In 2020, IBM, Google, Microsoft, Rigetti, Honeywell and IonQ were developing analog quantum computers, and there seemed to be a general belief that the approach would result in the first quantum computers that could both exponentially outperform today’s computers and be brought to market on a broad scale. Last year, the buzz shifted to the universal approach, which requires in excess of 100,000 qubits and is still a long way off.

In October, IBM claimed to be the first company to crack 100 qubits with its Eagle processor. In May, Google shared with The Wall Street Journal “plans to spend several billion dollars to build a quantum computer by 2029 that can perform large-scale business and scientific calculations without errors,” then wrote in a company blog post that to reach its goal it will build a machine with “1,000,000 physical qubits that work in concert inside a room-sized error-corrected quantum computer.”

The findings by UNSW and associates will likely help Google on its journey. The group seems to have come up with a novel approach to achieving accuracy out of notoriously unstable qubits, achieving one-qubit operation fidelity up to 99.95 percent and two-qubit fidelity of 99.37 percent in a three-qubit system comprised of an electron and two phosphorous atoms, introduced into silicon via ion implantation and entangled via a nuclear spin.

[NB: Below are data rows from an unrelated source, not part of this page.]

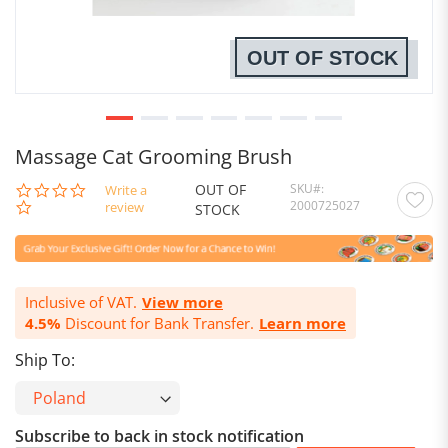
OUT OF STOCK
Massage Cat Grooming Brush
OUT OF
SKU
0.0
Write a
2000725027
star
review
STOCK
rating
Inclusive of VAT.
View more
4.5%
Discount for Bank Transfer.
Learn more
Ship To:
Subscribe to back in stock notification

“If you have two nuclei that are connected to the same electron, you can make them do a quantum operation,” said Dr. Mateusz Madzik, one of the lead experimental authors. “While you don’t operate the electron, those nuclei safely store their quantum information [and] you have the option of making them talk to each other via the electron, to realize universal quantum operations that can be adapted to any computational problem,” Madzik explained in the UNSW statement.

Using an electron to wrap around the two nuclei of phosphorus atoms was a breakthrough, as detailed in the Nature paper. For while nuclear spins provide exceptionally good qubits, due to their extreme isolation from the environment, that feature made it difficult for the qubits to interact and perform quantum logic operations.

Morello had previously used nuclear spins to preserve quantum information in silicon for 35 seconds. “In the quantum world, 35 seconds is an eternity,” Morello said. “To give a comparison, in the famous Google and IBM superconducting quantum computers the lifetime is about a hundred microseconds — nearly a million times shorter.” However, their extreme isolation prevented the qubits from interacting with each other, making it seemingly impossible to perform actual computations.

“This really is an unlocking technology,” explained Dr. Serwan Asaad, another lead experimental author. “The nuclear spins are the core quantum processor. If you entangle them with the electron, then the electron can then be moved to another place and entangled with other qubit nuclei further afield, opening the way to making large arrays.”

The upshot, according to the UNSW announcement, is “semiconductor spin qubits in silicon are well-placed to become the platform of choice for reliable quantum computers. They are stable enough to hold quantum information for long periods and can be scaled up using techniques familiar from existing advanced semiconductor manufacturing technology.”